It has been reported that Pacific children are less likely to leave school with a formal qualification than non-Pacific children in Aotearoa/NZ (Ministry of Pacific Peoples, 2016). Yet, Pacific peoples with higher levels of education, compared to those with lower qualifications, perceive fewer barriers to accessing healthcare and navigating health systems (Lilo et al., 2020). It may be reasonable to hypothesise that the lower rate of autism could be in part due to fewer educated parents in Pacific families. The primary aim of this study was to investigate the extent to which levels of parents’ formal education is associated with obtaining an autism diagnosis for their Pacific child in Aotearoa/NZ. In addition, we sought to explore the influence of other social, cultural, and economic factors on receiving an autism diagnosis. In this article, identity-first language is used in recognition that this is the preference among many autistic people in Aotearoa/NZ (Monk, 2022). However, to the authors acknowledge, there is no single term preferred by all autistic people.
Method
Study design
This was a national cohort study using data from Aotearoa/NZ’s Integrated Data Infrastructure (IDI). The IDI is a large database managed by Statistics New Zealand that probabilistically links data from both government and non-government agencies, as well as data sourced from surveys at an individual level using anonymised, unique identifiers (Milne et al., 2019). Strict protocols and approval processes exist for the use of IDI data (Stats NZ, 2017).
This study included a cohort of children aged 0–9 years, and their parents, identified from the 2013 Census, whose autism diagnostic status was tracked until 2018.
Primary measures
Outcome: autism
The study used an established method to identify autism in the IDI (Bowden et al., 2020). The method draws on diagnostic coding captured within the Programme for the Integration of Mental Health Data (publicly funded specialty mental health services), the National Minimum Dataset (hospital admissions), and Socrates (needs assessment information from disability support services). Autism was indicated if a diagnosis code for autism was identified in any of these datasets at any time over a child’s lifetime up to the end of the study period. Thus, the oldest child would have 15 years to receive a diagnosis while the youngest only 5 years.
Stratification variable: ethnicity
Ethnicity was identified from the ‘Personal Details’ table in the IDI. Individuals were classified as Pacific if they identified with one or more Pacific ethnic groups. A composite group, non-Māori/non-Pacific (NMNP), was created as a reference. Individuals with Māori ethnicity were excluded from this study unless also identifying as Pacific. As indigenous peoples of Aotearoa/NZ, Māori command a unique position and are deserving of independent research. Māori also share a heritage with peoples from the Pacific and therefore their presence in a comparison cohort would moderate many characteristics inherent in Pacific.
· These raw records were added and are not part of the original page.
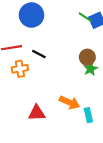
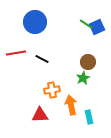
orange cross: (20, 69) -> (52, 90), moved
green star: (90, 69) -> (83, 78), moved
orange arrow: (69, 102) -> (71, 105), turned -126

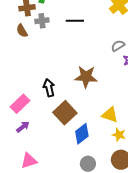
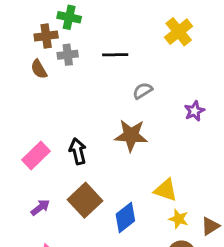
gray semicircle: (118, 46) -> (143, 91), moved
pink rectangle: (20, 104) -> (36, 156), moved
brown square: (65, 113) -> (85, 200), moved

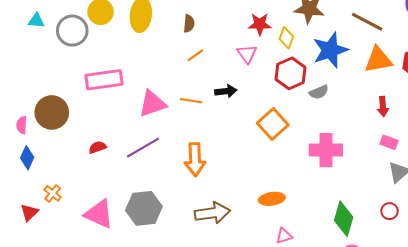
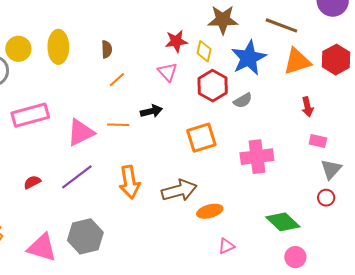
orange square: (273, 124) -> (201, 138), turned 32
red circle: (390, 211) -> (326, 198), moved
brown arrow: (212, 213) -> (179, 190), moved
green diamond: (344, 219) -> (283, 222), turned -56

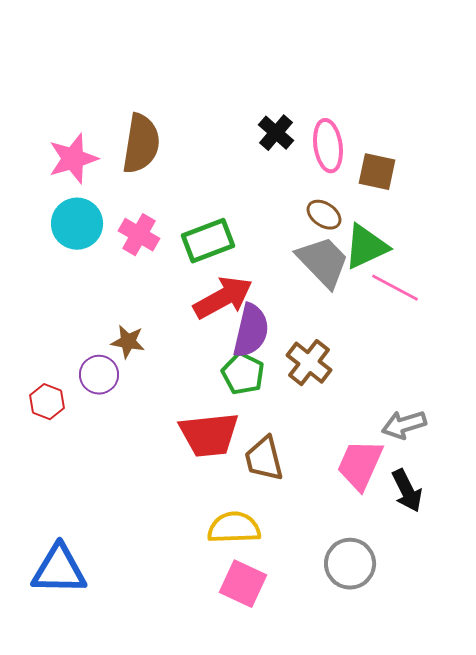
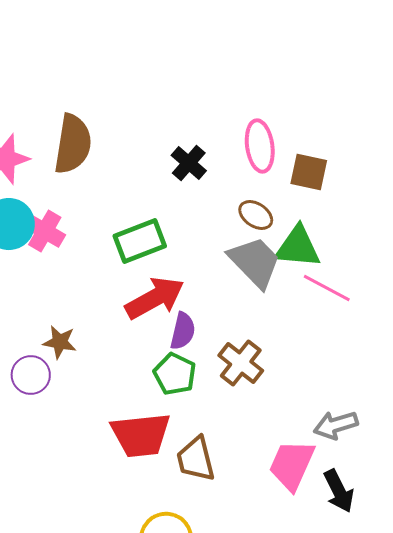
black cross: (276, 133) -> (189, 163), moved
pink cross: (139, 235) -> (45, 231), moved
green triangle: (366, 247) -> (298, 247), turned 30
purple semicircle: (251, 331) -> (183, 331), size x0.7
Exposure variable: parental education
The level of parental education was represented by an approximation of the number of years of formal education undertaken by each parent. For multi-parent households, the number of years was averaged across parents. Years of education were determined using the highest self-reported qualification from the 2013 Census. The years of each parent’s education was estimated by transforming the highest qualification level from Aotearoa/NZ’s National Qualifications Framework into an estimated number of years to attain that qualification (an ordinal measure ranging from 0 for no qualification to 11 for a doctoral qualification). International qualifications were acknowledged; however, they were translated to Aotearoa/NZ equivalent qualifications.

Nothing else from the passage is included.